Palh

Regions with significant populations
- Pakistan, India

Languages
- Sindhi

Religion
- Islam • Hinduism

Related ethnic groups
- Samma • Sindhi

= Palh =

Sindhi Sammat tribe

The Pal, Paluh, or Palh (Sindhi: پلهہ) is a Sindhi Sammat tribe of Sindh province, Pakistan, in parts of Punjab bordering Sindh, also in Balochistan province, and also found in the Rajasthan of India. There is a railway station in Sindh, Hyderabad Badin line named after the name of Palh, Palh railway station.

==Distribution==
Most of this tribe live mainly in the Miranpur, Sindh, Padidan and Dariya Khan Marri areas of Naushahro Feroze District, Village Palh, and Dadu areas of Dadu District, Jam Sahib in Shaheed Benazirabad district, Ranipur, Sindh, Kunmb, Kandari, Village Tarki Turail and Palh village in Khairpur District.
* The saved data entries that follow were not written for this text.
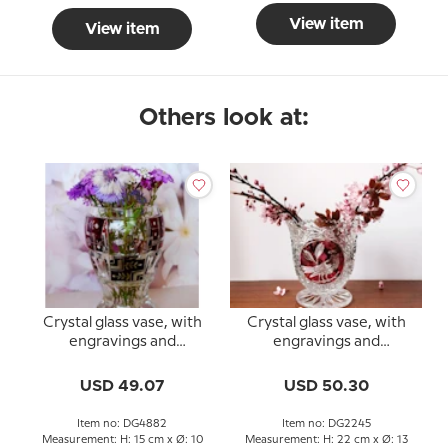
View item
View item
Others look at:
Crystal glass vase, with
Crystal glass vase, with
engravings and
engravings and
bordeaux colored glass
Bordeaux-colored glas
USD 49.07
USD 50.30
Item no: DG4882
Item no: DG2245
Measurement: H: 15 cm x Ø: 10
Measurement: H: 22 cm x Ø: 13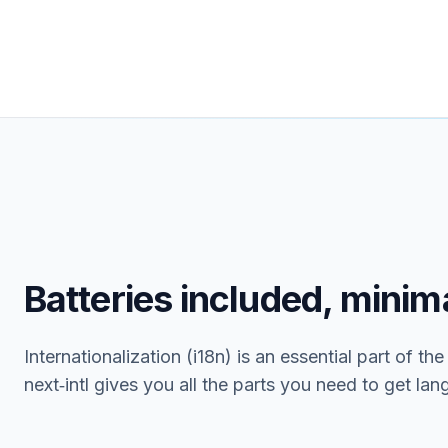
Batteries included, minima
Internationalization (i18n) is an essential part of th
next‑intl gives you all the parts you need to get la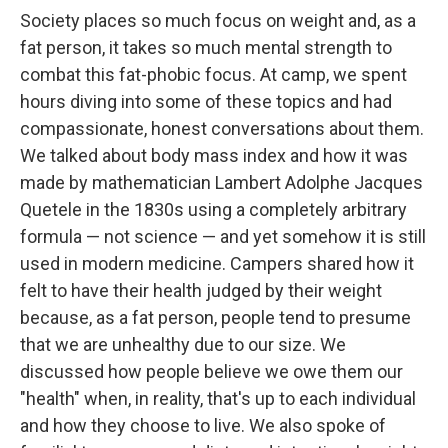
Society places so much focus on weight and, as a
fat person, it takes so much mental strength to
combat this fat-phobic focus. At camp, we spent
hours diving into some of these topics and had
compassionate, honest conversations about them.
We talked about body mass index and how it was
made by mathematician Lambert Adolphe Jacques
Quetele in the 1830s using a completely arbitrary
formula — not science — and yet somehow it is still
used in modern medicine. Campers shared how it
felt to have their health judged by their weight
because, as a fat person, people tend to presume
that we are unhealthy due to our size. We
discussed how people believe we owe them our
"health" when, in reality, that's up to each individual
and how they choose to live. We also spoke of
However some families are settled in the cities of Larkana, Sukkur, Hyderabad, Karachi, Multan, Quetta and Islamabad The total population of Palh tribe is around 23,000. There are some villages by the name of Palh in Badin, Dadu, Khairpur, and in Sukkur Districts.

The head of this tribe is called Sardar and current head of Palh tribe is Sikander Arbab Palh.